1. Technical Field
This disclosure is directed to a new trust metric for a network of public key certificates.
2. Discussion of Related Art
In any networked situation, trust in entities, especially business entities with which a user may have monetary transactions, is a challenging issue. Consider the case of the public key infrastructure (PKI), where a reputed entity called certificate authority (CA) authenticates, usually via a chain of public key authentications, a target entity's public key and other information about the target entity. This, however, requires a user's implicit trust in the CA's ability to associate the “other information” with the target public key. As the authentication of the target public key is done via a chain of authentications, a similar trust in the ability of intermediaries in associating information about the next entity in the chain with the public key of the next entity is required. On top of this, the user must trust CA's public key. Although this last trust may be justified, hinted by the fact that the CA is a reputed entity, the trust in other entities in the chain of authentications is never perfect.

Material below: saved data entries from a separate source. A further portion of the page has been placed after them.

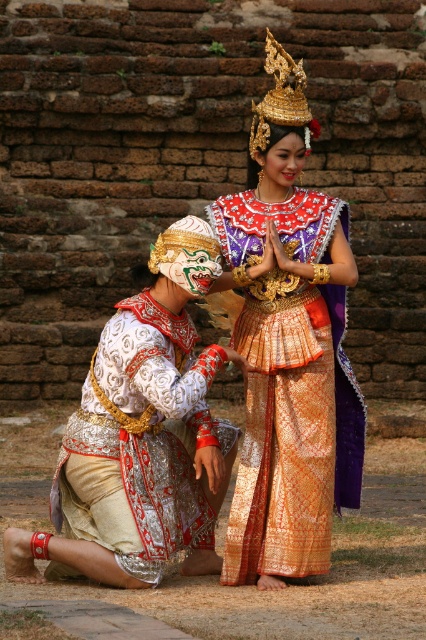 You are a photographer setting up a shoot in this scene. You need to ensure that the gold brocade dress at center and the white embroidered fabric at lower left are both visible in the frame. Based on their positions, which object is covering part of the other?

The gold brocade dress at center is positioned over the white embroidered fabric at lower left, so it is covering part of it.

You are a photographer setting up for a cultural performance. You need to position a spotlight so it illuminates both the gold brocade dress at center and the white embroidered fabric at lower left without casting shadows over the brick wall. Considering their positions, which object should be closer to the spotlight to avoid shadowing the wall?

The white embroidered fabric at lower left is behind the gold brocade dress at center, so to avoid casting shadows on the wall, the spotlight should be positioned closer to the gold brocade dress at center. This way, the fabric behind it will not cast a shadow beyond the dress onto the wall.

You are a photographer adjusting your camera settings to focus on two specific points in the scene. The points are labeled as point (x=245, y=531) and point (x=117, y=422). Which point is closer to the camera?

Point (x=117, y=422) is closer to the camera because the description states that point (x=245, y=531) is further away. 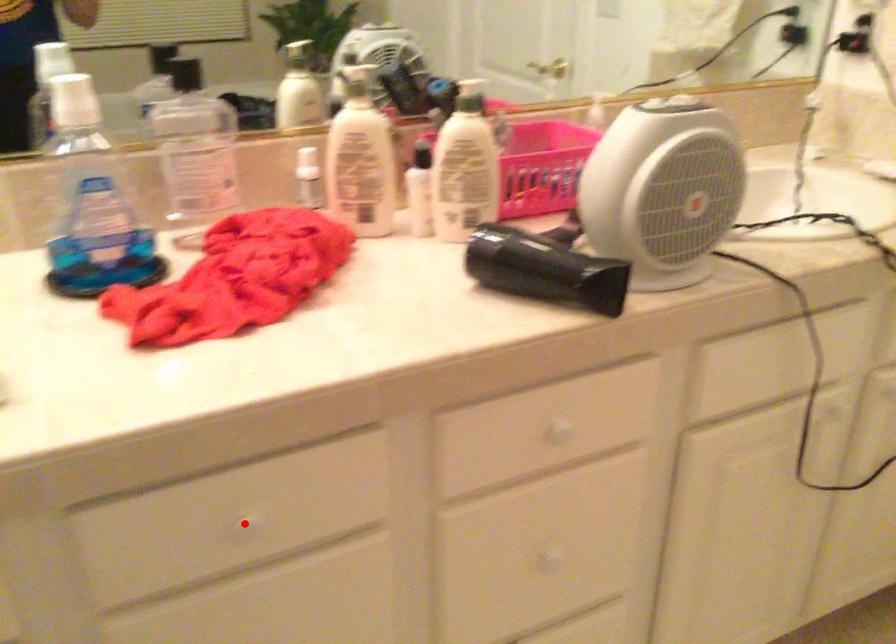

Thus, a user is inevitably led to determine the net trust it can place in the full chain of authentications, usually by various algebras on trust metrics. Moreover, this net trust, or the utility of this trust, also depends on the kind of information that was authenticated. For example, if the information in a certificate authenticates a public key with a business name and its web address, then the user's net trust determined by such algebras is only about the public key being associated with the business name. The user must independently determine how much it trusts the business name being a bona-fide business. On the other hand, if the certificate also authenticates, along with the above information, that the business has a five star service quality, then the user is more inclined to trust the business.
A simplistic trust metric is used in PGP (Pretty Good Privacy). However, it does not address the situation where fictitious copies of entities are created just to boost the trust of a certain entity. Even in the context of PKI, various trust metrics have been proposed. Of particular importance is the work of Reiter and Stubblebine, “Toward Acceptable Metrics of Authentication”, Proc. IEEE Symp. on Security and Privacy, 1997, the contents of which are herein incorporated by reference in their entirety, who proposed a set of eight principles which a good trust metric should follow. Reiter and Stubblebine also proposed a metric which claimed to follow these principles. As one of the more important principles, they had required that the metric's output should be intuitive and relevant to the authentication decision. Following this principle, in their solution, a metric can be computed which represents the amount for which the information bound to the target public key is insured. Another important principle states that the metric should be resilient to modifications of the model by misbehaving parties. Since their metric computes a minimum insured value regardless of misbehavior of all parties (except the root), this principle is satisfied.
Although, this metric is useful to a user, and also remedies many other issues with earlier metrics, it has some drawbacks: (a) it does not tell the user what the premium for the insurance is, (b) it does not model how the insurance amounts were determined, and (c) it forces the user to deal with all entities in the network for insurance claims. Although, the drawbacks (b) and (c) may really be implementation issues, drawback (a) may be of real concern, and actually violates one of their principles, namely “the metric should take into account as much information as possible that is relevant to the authentication decision that the user is trying to make”.